● **SOURCE DATA**
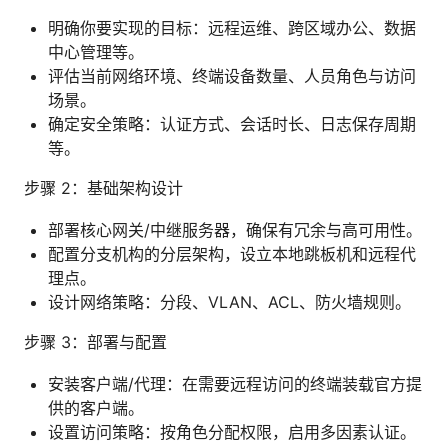
明确你要实现的目标：远程运维、跨区域办公、数据
中心管理等。
评估当前网络环境、终端设备数量、人员角色与访问
场景。
确定安全策略：认证方式、会话时长、日志保存周期
等。
步骤 2：基础架构设计
部署核心网关/中继服务器，确保有冗余与高可用性。
配置分支机构的分层架构，设立本地跳板机和远程代
理点。
设计网络策略：分段、VLAN、ACL、防火墙规则。
步骤 3：部署与配置
安装客户端/代理：在需要远程访问的终端装载官方提
供的客户端。
设置访问策略：按角色分配权限，启用多因素认证。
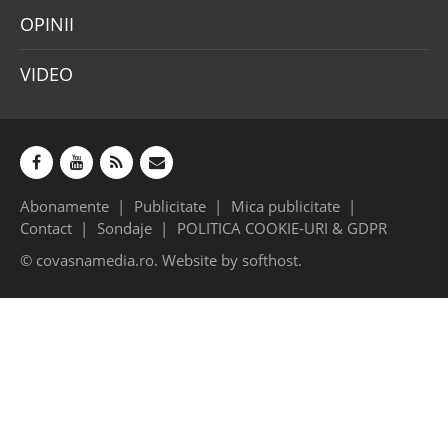
OPINII
VIDEO
Abonamente
Publicitate
Mica publicitate
Contact
Sondaje
POLITICA COOKIE-URI & GDPR
© covasnamedia.ro. Website by
softhost
.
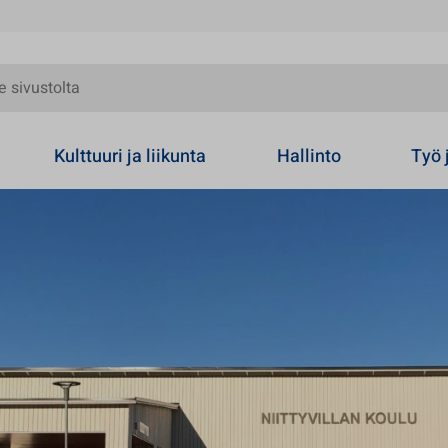
olta
Kulttuuri ja liikunta
Hallinto
Työ 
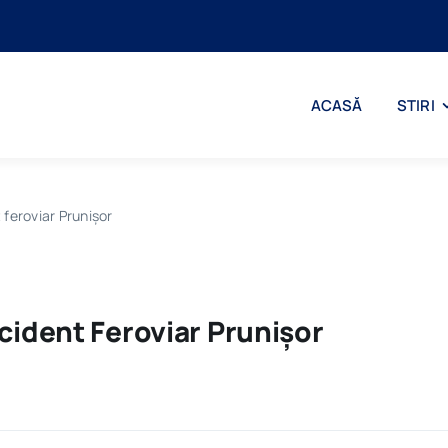
ACASĂ
STIRI
 feroviar Prunișor
cident Feroviar Prunișor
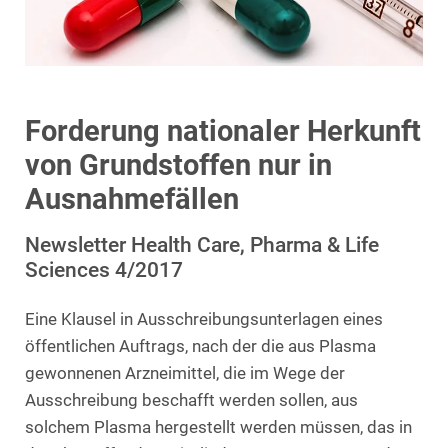
Forderung nationaler Herkunft
von Grundstoffen nur in
Ausnahmefällen
Newsletter Health Care, Pharma & Life
Sciences 4/2017
Eine Klausel in Ausschreibungsunterlagen eines
öffentlichen Auftrags, nach der die aus Plasma
gewonnenen Arzneimittel, die im Wege der
Ausschreibung beschafft werden sollen, aus
solchem Plasma hergestellt werden müssen, das in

● **ASSIGNED TASK**
Please give the data again unaltered, leaving out any images.

● **RESPONSE BELOW**
明确你要实现的目标：远程运维、跨区域办公、数据
中心管理等。
评估当前网络环境、终端设备数量、人员角色与访问
场景。
确定安全策略：认证方式、会话时长、日志保存周期
等。
步骤 2：基础架构设计
部署核心网关/中继服务器，确保有冗余与高可用性。
配置分支机构的分层架构，设立本地跳板机和远程代
理点。
设计网络策略：分段、VLAN、ACL、防火墙规则。
步骤 3：部署与配置
安装客户端/代理：在需要远程访问的终端装载官方提
供的客户端。
设置访问策略：按角色分配权限，启用多因素认证。
OPINII
VIDEO
Abonamente
Publicitate
Mica publicitate
Contact
Sondaje
POLITICA COOKIE-URI & GDPR
© covasnamedia.ro. Website by
softhost
.
olta
Kulttuuri ja liikunta
Hallinto
Työ 
ACASĂ
STIRI
 feroviar Prunișor
cident Feroviar Prunișor
Forderung nationaler Herkunft
von Grundstoffen nur in
Ausnahmefällen
Newsletter Health Care, Pharma & Life
Sciences 4/2017
Eine Klausel in Ausschreibungsunterlagen eines
öffentlichen Auftrags, nach der die aus Plasma
gewonnenen Arzneimittel, die im Wege der
Ausschreibung beschafft werden sollen, aus
solchem Plasma hergestellt werden müssen, das in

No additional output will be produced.